3. Certain Covenants of the Company, the Purchaser and the Selling
Stockholder. The Company, the Purchaser, and the Selling Stockholder agree as
follows:
(a) The Company and the Purchaser shall use commercially reasonable
efforts to have the Registration Statement declared effective on or before the
Closing Date and shall make any required filing of the Prospectus pursuant to
Rule 424(b) in the manner and within the time period required by Rule 424(b).
(b) The Company shall not mail or cause to be mailed a notice of
redemption of $85,965,000 principal amount of Notes to holders of record of the
Notes sooner than the second business day following the date of this Agreement.

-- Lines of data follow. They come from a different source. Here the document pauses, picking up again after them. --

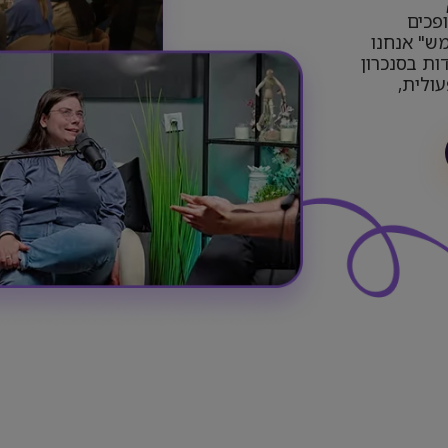
פכים
ש" אנחנו
ות בסנכרון
ולית,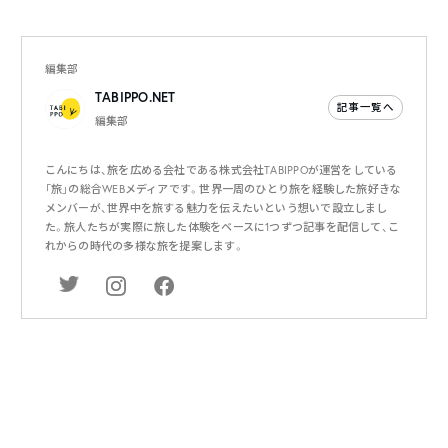
編集部
TABIPPO.NET
記事一覧へ
編集部
こんにちは、旅を広める会社である株式会社TABIPPOが運営をしている
「旅」の総合WEBメディアです。世界一周のひとり旅を経験した旅好きな
メンバーが、世界中を旅する魅力を伝えたいという想いで設立しまし
た。旅人たちが実際に旅した体験をベースに1つずつ記事を配信して、こ
れからの時代の多様な旅を提案します。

(c) The Company shall use reasonable commercial efforts to have the
Purchased Shares and up to 467,000, in the aggregate, of Payment Shares and
Make-whole Shares listed, subject to official notice of issuance, on the NYSE on
or before the Closing Date.
(d) The Company shall furnish to the Purchaser and the Selling
Stockholder two signed copies of the Registration Statement, as initially filed
with the Commission, and of all amendments thereto, including all exhibits
thereto and all documents incorporated by reference therein.
(e) Subject to Section 3(f), the Company shall maintain the
effectiveness of the Registration Statement from the Closing Date until ten
Exchange Business Days following the settlement of the Company's obligations, if
any, under the Forward Purchase Agreement or such earlier date upon which the
Purchaser, as agent for the Selling Stockholder, has notified the Company that
all of the Shares (including the Payment Shares and Make-whole Shares, if any)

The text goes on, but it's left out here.